Alright Craig, he's a big guy but maybe we can take him if we tag-team him.
You take him high, I will, as ever, take him low.

On Sat, Feb 20, 2010 at 10:39 AM, Ham Priday <[email protected]> wrote:

>
> I disagree.  You have shown that empirical knowledge is grounded in
> experience, not that things and events have an independent reality.



John:  Well I wonder Ham, did Craig show empirical knowledge grounded in
experience, or experience grounded in empirical knowledge?


 Or perhaps the two are conflationary as well as complementary and therefore
you can throw 'em around all ambiguously to make whatever point you need to
make.


I like getting down to the basics, so I'll just reduce as much as I can and
then see if your formulation still makes sense.

First, the easiest reduction is from things to events; things ARE events, so
we can x that outta there and we have:

you (Craig) shows emp. know. grounded in exp.; not events have independent
reality.

Events do not have '*independent* reality'.  Nothing does.  Everything is
relative, sez Albert.  Some unknowable relationships exist even between
events I "know", therefore to state any *independent* reality within the
cohesive cosmos is ludicrous, isn't it?

But a real relative independence from ourselves, as opposed to an absolute
one, is undoubtedly logically demonstrable.

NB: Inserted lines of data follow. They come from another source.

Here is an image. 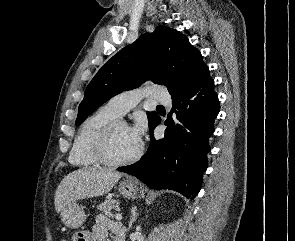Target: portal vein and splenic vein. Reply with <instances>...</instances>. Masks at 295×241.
I'll return each instance as SVG.
<instances>
[{
    "instance_id": "obj_1",
    "label": "portal vein and splenic vein",
    "mask_w": 295,
    "mask_h": 241,
    "mask_svg": "<svg viewBox=\"0 0 295 241\" xmlns=\"http://www.w3.org/2000/svg\"><path fill=\"white\" fill-rule=\"evenodd\" d=\"M116 220L120 221L122 219V215L121 214H116L115 215Z\"/></svg>"
}]
</instances>
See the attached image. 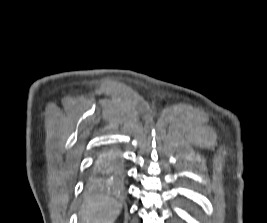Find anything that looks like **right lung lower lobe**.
<instances>
[{
    "label": "right lung lower lobe",
    "instance_id": "obj_1",
    "mask_svg": "<svg viewBox=\"0 0 267 223\" xmlns=\"http://www.w3.org/2000/svg\"><path fill=\"white\" fill-rule=\"evenodd\" d=\"M125 179L124 162L115 150L102 152L95 160L90 186L93 188H118Z\"/></svg>",
    "mask_w": 267,
    "mask_h": 223
}]
</instances>
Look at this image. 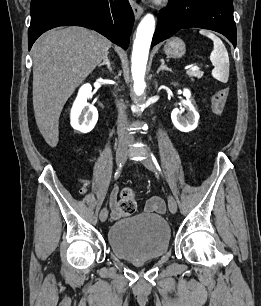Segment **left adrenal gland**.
<instances>
[{
	"instance_id": "obj_1",
	"label": "left adrenal gland",
	"mask_w": 261,
	"mask_h": 306,
	"mask_svg": "<svg viewBox=\"0 0 261 306\" xmlns=\"http://www.w3.org/2000/svg\"><path fill=\"white\" fill-rule=\"evenodd\" d=\"M160 61H161V65H160V67L158 68L157 73H159L160 71H163V70H165V71H172L170 68H168V67L165 65L164 59H161Z\"/></svg>"
}]
</instances>
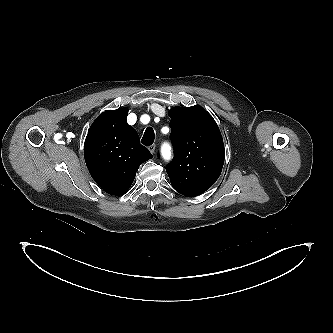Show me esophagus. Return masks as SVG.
I'll return each instance as SVG.
<instances>
[{
  "label": "esophagus",
  "mask_w": 333,
  "mask_h": 333,
  "mask_svg": "<svg viewBox=\"0 0 333 333\" xmlns=\"http://www.w3.org/2000/svg\"><path fill=\"white\" fill-rule=\"evenodd\" d=\"M148 149H149V151H150L152 154H154L155 149H156V145H155V144H152V145H150V146L148 147Z\"/></svg>",
  "instance_id": "obj_1"
}]
</instances>
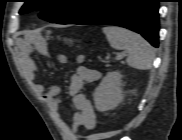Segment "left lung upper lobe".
<instances>
[{"mask_svg":"<svg viewBox=\"0 0 182 140\" xmlns=\"http://www.w3.org/2000/svg\"><path fill=\"white\" fill-rule=\"evenodd\" d=\"M101 0H25L19 13L42 11L52 23L71 24L90 12Z\"/></svg>","mask_w":182,"mask_h":140,"instance_id":"1","label":"left lung upper lobe"}]
</instances>
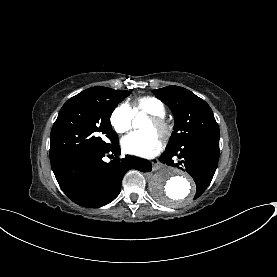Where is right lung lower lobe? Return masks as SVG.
<instances>
[{
  "instance_id": "right-lung-lower-lobe-1",
  "label": "right lung lower lobe",
  "mask_w": 277,
  "mask_h": 277,
  "mask_svg": "<svg viewBox=\"0 0 277 277\" xmlns=\"http://www.w3.org/2000/svg\"><path fill=\"white\" fill-rule=\"evenodd\" d=\"M120 154L119 143L100 151H82L51 162L63 192L76 204L96 208L110 203L121 190L124 174L129 169L150 172L148 160ZM115 156V157H113ZM113 158L108 162L107 158Z\"/></svg>"
}]
</instances>
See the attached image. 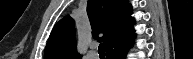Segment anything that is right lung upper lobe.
Listing matches in <instances>:
<instances>
[{"label": "right lung upper lobe", "mask_w": 193, "mask_h": 59, "mask_svg": "<svg viewBox=\"0 0 193 59\" xmlns=\"http://www.w3.org/2000/svg\"><path fill=\"white\" fill-rule=\"evenodd\" d=\"M132 7L127 0H88L87 13L93 37L104 33L106 52L133 34ZM44 59H81L76 52L74 22L69 16L53 28L45 47Z\"/></svg>", "instance_id": "1"}]
</instances>
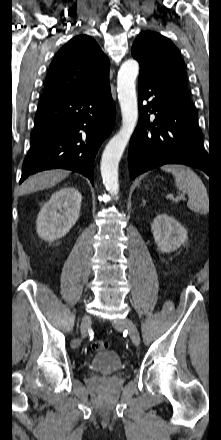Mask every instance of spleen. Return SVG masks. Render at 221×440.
Here are the masks:
<instances>
[{
  "mask_svg": "<svg viewBox=\"0 0 221 440\" xmlns=\"http://www.w3.org/2000/svg\"><path fill=\"white\" fill-rule=\"evenodd\" d=\"M163 171L172 173L175 185L180 191L188 195L187 206L190 210L201 214L209 211V197L207 189L200 177L189 167L184 165H164Z\"/></svg>",
  "mask_w": 221,
  "mask_h": 440,
  "instance_id": "obj_1",
  "label": "spleen"
}]
</instances>
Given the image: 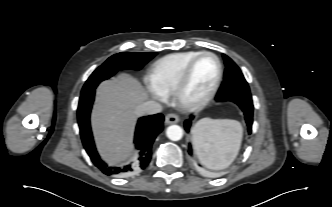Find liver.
Wrapping results in <instances>:
<instances>
[{
  "label": "liver",
  "mask_w": 332,
  "mask_h": 207,
  "mask_svg": "<svg viewBox=\"0 0 332 207\" xmlns=\"http://www.w3.org/2000/svg\"><path fill=\"white\" fill-rule=\"evenodd\" d=\"M146 98L141 83L128 74L105 81L97 89L92 127L98 150L110 165L133 155L136 107Z\"/></svg>",
  "instance_id": "liver-1"
}]
</instances>
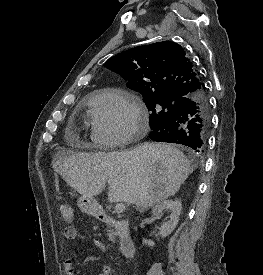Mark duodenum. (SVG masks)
I'll list each match as a JSON object with an SVG mask.
<instances>
[{"mask_svg":"<svg viewBox=\"0 0 263 275\" xmlns=\"http://www.w3.org/2000/svg\"><path fill=\"white\" fill-rule=\"evenodd\" d=\"M101 219L112 224L118 232L120 252L125 258H131L135 253V243L132 238L129 223L125 219H118L107 214H103Z\"/></svg>","mask_w":263,"mask_h":275,"instance_id":"duodenum-1","label":"duodenum"}]
</instances>
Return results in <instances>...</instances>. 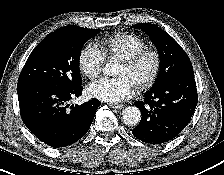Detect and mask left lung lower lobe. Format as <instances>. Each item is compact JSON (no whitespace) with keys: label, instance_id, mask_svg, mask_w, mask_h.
<instances>
[{"label":"left lung lower lobe","instance_id":"left-lung-lower-lobe-1","mask_svg":"<svg viewBox=\"0 0 224 175\" xmlns=\"http://www.w3.org/2000/svg\"><path fill=\"white\" fill-rule=\"evenodd\" d=\"M198 101L194 76L178 77L144 94V101L135 105L142 118L132 134L149 144H163L188 125Z\"/></svg>","mask_w":224,"mask_h":175}]
</instances>
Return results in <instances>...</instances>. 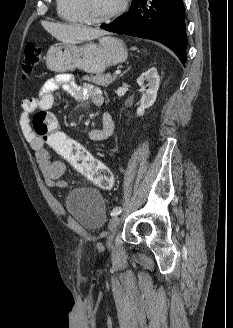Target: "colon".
I'll use <instances>...</instances> for the list:
<instances>
[{
  "label": "colon",
  "instance_id": "1",
  "mask_svg": "<svg viewBox=\"0 0 233 328\" xmlns=\"http://www.w3.org/2000/svg\"><path fill=\"white\" fill-rule=\"evenodd\" d=\"M40 59L41 48L33 43H28L24 50L23 72L25 74L33 72ZM32 124L35 135L85 177L101 189L110 190L113 188L114 177L111 170L90 154L81 144L62 132L53 113L44 110L37 111L33 115Z\"/></svg>",
  "mask_w": 233,
  "mask_h": 328
}]
</instances>
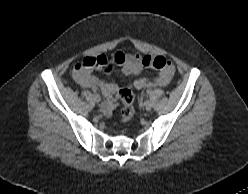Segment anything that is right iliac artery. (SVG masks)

The key, is intersubjective reality formation, which is what I'm afraid you
miss, Ham, with your isolated, individualistic subjectivism.

What about, then, this reality we all perceive and share perception of, as
separate from ourselves? Does it not exist?

Of course it exists.  This is the problem so many here have and have had in
declaiming the subject/object relationship as non-fundamental and they end
up proclaiming it as non-existent!  Why?  It's a cute baby!  It coos and
gurgles.

Sure, it's annoying sometimes with poop and crying, but overall, it's a
great baby.  And it's real.  The perception of a reality, the subjective
objective split is demonstrably real and exists and we're using it right
this minute.  It's cool!  A great tool.  Let's not let it get all rusty from
misuse and leaving it out in the rain and treating it disparagingly.

SOM - is Good, not God.


What we agree on is that something is perceived in relationship, and even if
the "object" of the relationship is ultimately unknowable, the relationship
itself is as immediate an empirical fact as we can have.  Intellect supplies
patterns to interpret these patterns into qualitative leaps of intuition
which surpass mere deductive logic and enable a knowing that is radically
empirical, and logically rational and concludes that the significance of
percieved patterns impresses an intersubjective "objectivity" which confirms
for us a seemingly independent reality outside of ourselves and our narrow
worldview.

So...  Which one is experience'd" and which one is experience'r" again?  I
get lost.  But I know there is a relationship between the two.  That's
logically undeniably fundamental.


Take him Craig. (maybe pin him on his use of ""cause"" - hah, an easy
trip-up)



> The use of cameras and other recording devices only supplements the
> experiential construct of the observer by a time extension.  There is a
> cogent design to what we call "objective experience" which is a valuistic
> representation of the essential source.  As I said before, "most events are
> relational in space, periodic or cyclic in time, and familiar (i.e.,
> predictable) occurrences."  From this perceived congruity we deduce that new
> events (transformations) are the effect of prior causes.  Repetitive
> experiences tend to reinforce the precept of causality.
>
> The observation of any phenomenon or event is an experience.  Thus, the
> change observed (experienced) in Tool #1 is the accumulation of rust on its
> surface.  From this we conclude that the rust appearing (experienced) on the
> iron is the effect of oxidation by the rainwater over time.  Photographed
> Tool #2 is also observed to rust, based on indirect experience provided by
> the camera.  Since unobserved Tool #3 is later observed to be rusty, we
> deduce that its apparent (experienced) change is also caused by oxidation
> over a comparable time interval.
>
> In all three instances our knowledge of the tool's transformation is
> experiential, while the "cause" of the tranformation is an intellectual
> precept (knowledge) derived from the sequential mode of our experience.
>
> Does this analysis make my epistemology any clearer?
>
> Regards,
> Ham



Oh was that what that was?  An epistemological explication?  I thought it
was some tool maintenance tips.

John - all tired out and retiring to his corner.